Understanding Linear Regression Evaluation Metrics

Jugal Gandhi bio photo By Jugal Gandhi

Linear Regression is type of supervised machine learning technique. ‘Supervised Machine Learning’ is a machine learning technique where many independent predictors are used to predict a target variable. Using this technique you can find a precise equation using independent predictors to find your outcome target variable.

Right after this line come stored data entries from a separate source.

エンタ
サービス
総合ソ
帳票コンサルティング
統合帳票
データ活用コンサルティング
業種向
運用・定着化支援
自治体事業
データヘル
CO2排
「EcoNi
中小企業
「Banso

In supervised machine learning techinque, you train you machine learning model by supervising the training data. Training data consists of many rows of independent predictors and each row has a corresponding target outcome varibale. Our machine learning model learns rule/equations by finding out the closest relation between the independent predictors/features and target outcome variable. Then, you give it some new test data to predict the outcome target variable. This trained model predicts values for test data based on what rules it learnt by analzying the training data.

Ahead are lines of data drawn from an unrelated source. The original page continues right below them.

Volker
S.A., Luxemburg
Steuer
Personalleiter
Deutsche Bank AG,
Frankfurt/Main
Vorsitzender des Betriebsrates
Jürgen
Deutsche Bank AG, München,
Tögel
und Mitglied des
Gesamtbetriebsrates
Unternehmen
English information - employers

You can see how to do Linear Regression to predict the House prices, here.

The most important term here is Residual(Error). Residual is the difference between the actual and predicted value of the outcome target variable. Most of the metrics below are obtined from this Residual term.

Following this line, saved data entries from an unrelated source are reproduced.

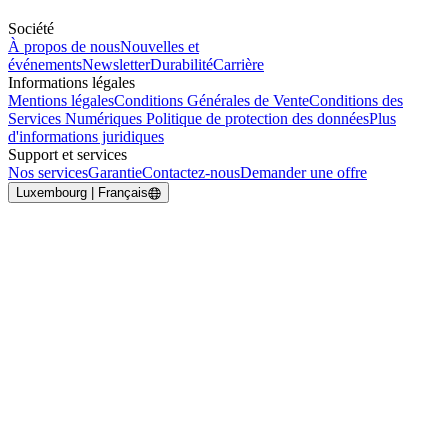
Société
À propos de nous
Nouvelles et
événements
Newsletter
Durabilité
Carrière
Informations légales
Mentions légales
Conditions Générales de Vente
Conditions des
Services Numériques
Politique de protection des données
Plus
d'informations juridiques
Support et services
Nos services
Garantie
Contactez-nous
Demander une offre
Luxembourg | Français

There are many metrics to evaluate your ‘Linear Regression Model’ which are as follows:

  1. Mean Absolute Error(MAE)
  2. Mean Squared Error(MSE)
  3. Root Mean Squared Error(RMSE)
  4. Relative Absolute Error(RAE)
  5. Relative Squared Error(RSE)
  6. R-squared(Co-efficent of Determination)

Out of all these, RMSE and R-squared are the most important metrics to understand how well your model fits your data. Depending on your problem dataset some metrics are more useful to understand how your model performs. Let us understand what these metrics mean.

Mean Absolute Error(MAE)

Mean absolute error can be obtained by taking summation of the absolute value of (residuals)differences between the predicted and the actual values and then taking a mean of it. It gives an idea about the magnitude of error in the predictions. It can also be called as “Mean of Residuals”.

Mean Squared Error(MSE)

Mean squared error can be obtained by taking summation of square of (residuals)differences between the predicted and actual values and then taking a mean of it. It is a measure of how close a fitted line is to data points. The smaller the Mean Squared Error, the closer the fit is to the data.

Root Mean Squared Error(RMSE)

Root mean squared error can be obtained by taking a root of mean squared error. In other words, it is the standard deviation of residuals. RMSE is similar to MAE but it amplifies and severly punishes large errors. RMSE can be interpreted more easily because it has the same units as the vertical axis(target value).

Relative Absolute Error(RAE)

RAE can be defined as a absolute error(taking the absolute value of residual) as a fraction of the actual value of the outcome target variable.

Relative Squared Error(RSE)

RSE can be defined as the squared error(residual^2) as a fraction of the actual value of the outcome target variable.

R-squared(Co-efficent of Determination)

R-squared can be obtained by subtracting the division of Sum of Squared Error(SSE) and Total Sum of Squares(TSS), from one. Sum of Squared Errors is equal to sum of residuals^2. Total Sum of Squares is obtained by taking the sum of differences between the target variable values and its mean. TSS is called as total variation in target variable(y). Thus, we can see that R-squared is directly dependent on Sum of Squared Error(SSE). So, lesser the model’s SSE value is, higher the model’s R-squared value is.

R-squared is also defined as the ‘how much of the total variation is described by the regression line’ or ‘how much of the total variation in outcome target variable(y) is decribed by the independent predictors(x).